**THE PROBLEM**
Using the listing below, extract each line that has the word "October" in it.

INFORMATION SHOWN: Begin

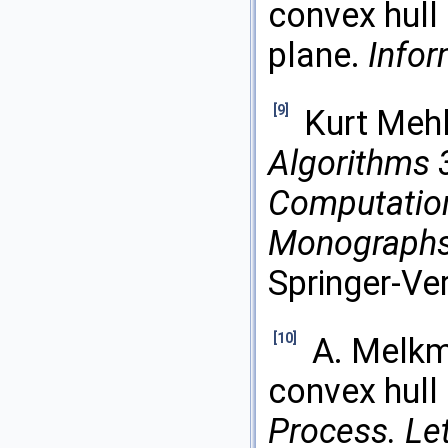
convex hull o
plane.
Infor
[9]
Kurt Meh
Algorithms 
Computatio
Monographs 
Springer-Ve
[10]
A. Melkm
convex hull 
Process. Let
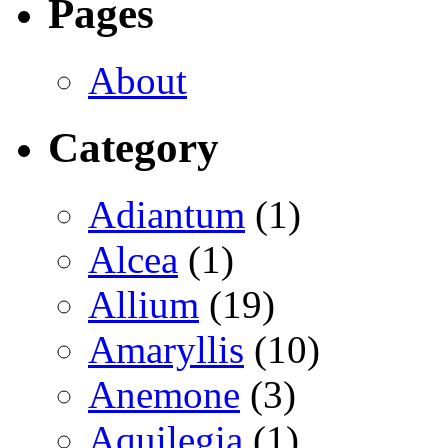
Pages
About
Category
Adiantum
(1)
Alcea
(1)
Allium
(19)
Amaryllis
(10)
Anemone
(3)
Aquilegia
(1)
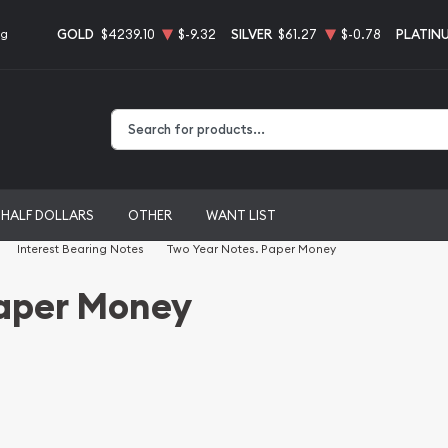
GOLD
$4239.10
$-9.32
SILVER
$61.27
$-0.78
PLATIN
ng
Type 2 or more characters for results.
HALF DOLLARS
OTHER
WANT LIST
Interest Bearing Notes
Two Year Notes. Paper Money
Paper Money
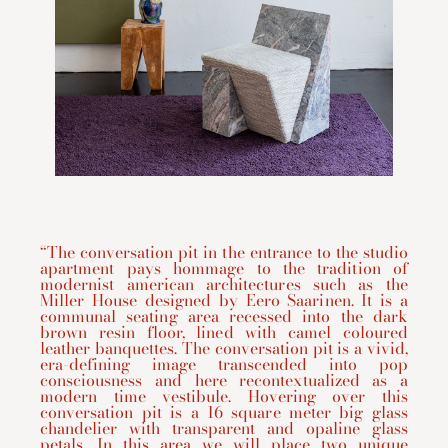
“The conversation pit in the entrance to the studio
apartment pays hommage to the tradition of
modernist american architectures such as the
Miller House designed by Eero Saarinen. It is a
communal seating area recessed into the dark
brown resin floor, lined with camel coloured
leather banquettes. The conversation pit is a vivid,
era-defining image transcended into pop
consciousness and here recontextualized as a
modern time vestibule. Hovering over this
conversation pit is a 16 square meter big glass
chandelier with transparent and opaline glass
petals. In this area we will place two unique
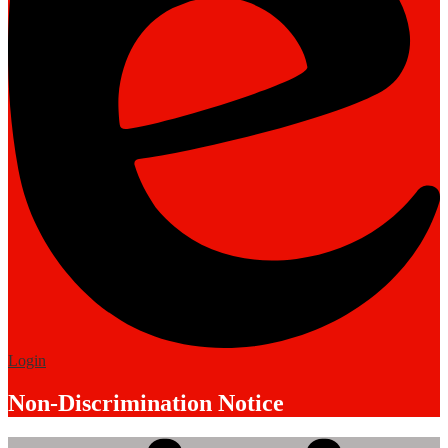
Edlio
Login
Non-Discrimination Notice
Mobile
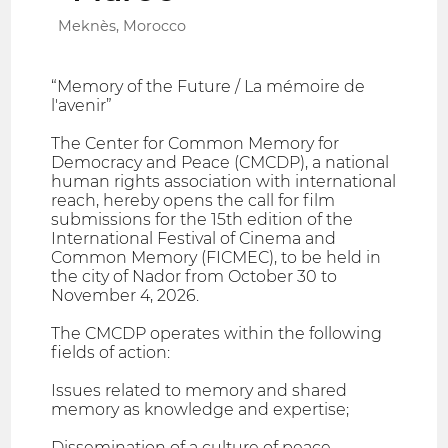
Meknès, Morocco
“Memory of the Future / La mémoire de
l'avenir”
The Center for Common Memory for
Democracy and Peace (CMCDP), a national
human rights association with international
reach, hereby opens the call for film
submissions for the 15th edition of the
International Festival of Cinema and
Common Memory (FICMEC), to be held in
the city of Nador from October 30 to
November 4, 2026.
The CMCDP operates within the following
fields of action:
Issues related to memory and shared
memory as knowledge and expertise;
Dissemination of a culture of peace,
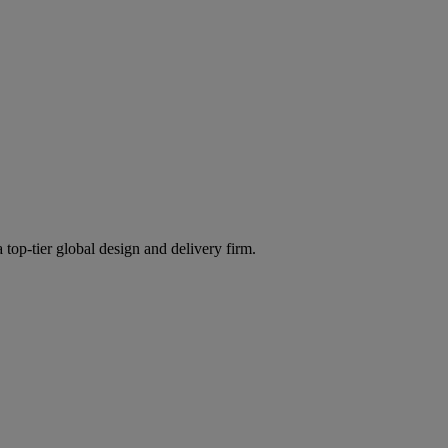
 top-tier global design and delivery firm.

INFORMATION SHOWN: End
INFORMATION SHOWN: Begin

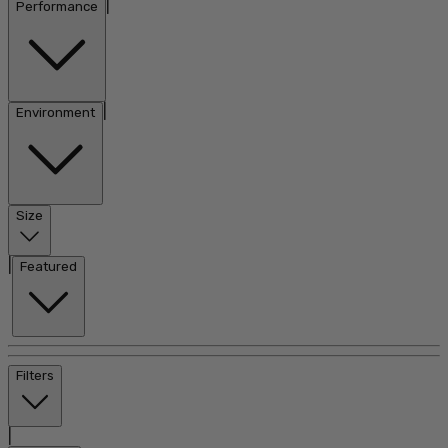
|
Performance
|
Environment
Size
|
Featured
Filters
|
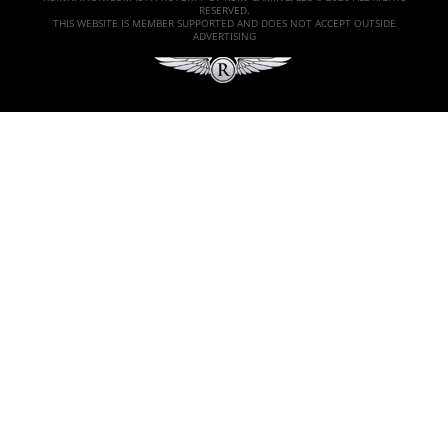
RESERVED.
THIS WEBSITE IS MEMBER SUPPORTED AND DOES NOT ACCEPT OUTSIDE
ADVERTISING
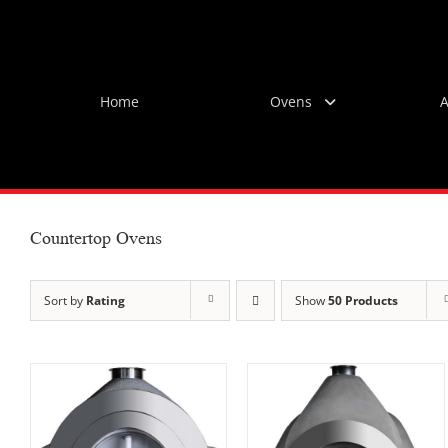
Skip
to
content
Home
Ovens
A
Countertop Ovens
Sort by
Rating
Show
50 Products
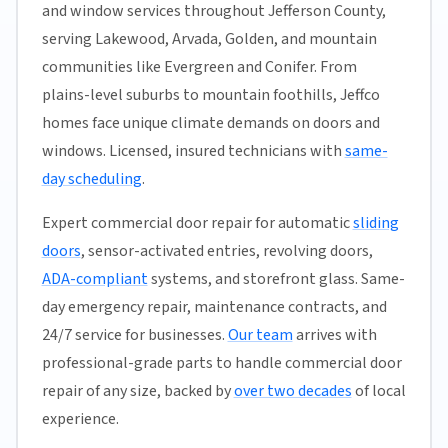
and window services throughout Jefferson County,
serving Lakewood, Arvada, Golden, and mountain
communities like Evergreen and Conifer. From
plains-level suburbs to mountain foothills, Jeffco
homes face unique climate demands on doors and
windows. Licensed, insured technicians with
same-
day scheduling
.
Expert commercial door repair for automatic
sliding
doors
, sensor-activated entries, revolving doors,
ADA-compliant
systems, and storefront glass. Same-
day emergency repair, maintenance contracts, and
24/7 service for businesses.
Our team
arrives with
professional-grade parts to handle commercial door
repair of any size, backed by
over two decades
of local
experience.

INFORMATION SHOWN: End
INFORMATION SHOWN: Begin

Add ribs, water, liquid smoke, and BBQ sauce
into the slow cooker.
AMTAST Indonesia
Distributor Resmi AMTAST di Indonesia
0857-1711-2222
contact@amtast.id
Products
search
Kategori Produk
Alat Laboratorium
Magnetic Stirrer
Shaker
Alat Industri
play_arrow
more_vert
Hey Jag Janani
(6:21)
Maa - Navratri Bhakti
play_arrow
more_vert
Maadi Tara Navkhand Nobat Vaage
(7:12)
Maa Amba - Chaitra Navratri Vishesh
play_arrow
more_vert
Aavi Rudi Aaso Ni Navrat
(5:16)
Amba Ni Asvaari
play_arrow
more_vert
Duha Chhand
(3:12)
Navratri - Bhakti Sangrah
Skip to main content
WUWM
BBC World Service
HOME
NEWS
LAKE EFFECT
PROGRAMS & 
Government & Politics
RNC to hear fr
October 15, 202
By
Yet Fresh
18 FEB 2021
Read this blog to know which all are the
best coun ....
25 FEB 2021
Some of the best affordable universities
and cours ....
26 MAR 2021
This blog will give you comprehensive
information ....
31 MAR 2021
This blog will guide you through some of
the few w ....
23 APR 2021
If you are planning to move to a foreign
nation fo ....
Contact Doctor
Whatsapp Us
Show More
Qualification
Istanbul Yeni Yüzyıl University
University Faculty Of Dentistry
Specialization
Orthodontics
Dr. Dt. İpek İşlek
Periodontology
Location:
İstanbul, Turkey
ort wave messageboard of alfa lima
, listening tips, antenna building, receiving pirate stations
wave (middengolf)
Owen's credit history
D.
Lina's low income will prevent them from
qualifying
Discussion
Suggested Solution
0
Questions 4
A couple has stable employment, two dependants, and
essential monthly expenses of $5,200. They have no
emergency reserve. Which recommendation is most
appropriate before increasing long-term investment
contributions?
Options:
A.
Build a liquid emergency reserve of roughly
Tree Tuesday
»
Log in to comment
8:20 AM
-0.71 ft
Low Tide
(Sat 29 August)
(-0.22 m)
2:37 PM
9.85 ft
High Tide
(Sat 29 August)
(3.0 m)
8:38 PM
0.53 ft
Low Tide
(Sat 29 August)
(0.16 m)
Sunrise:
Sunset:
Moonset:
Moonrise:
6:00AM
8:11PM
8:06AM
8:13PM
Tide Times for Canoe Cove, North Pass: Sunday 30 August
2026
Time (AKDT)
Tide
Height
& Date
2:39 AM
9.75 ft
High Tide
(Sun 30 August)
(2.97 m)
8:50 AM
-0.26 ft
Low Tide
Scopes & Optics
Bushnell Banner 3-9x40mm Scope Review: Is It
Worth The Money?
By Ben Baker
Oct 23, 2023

INFORMATION SHOWN: End

**PROBLEM SOLUTION**
the city of Nador from October 30 to
October 15, 202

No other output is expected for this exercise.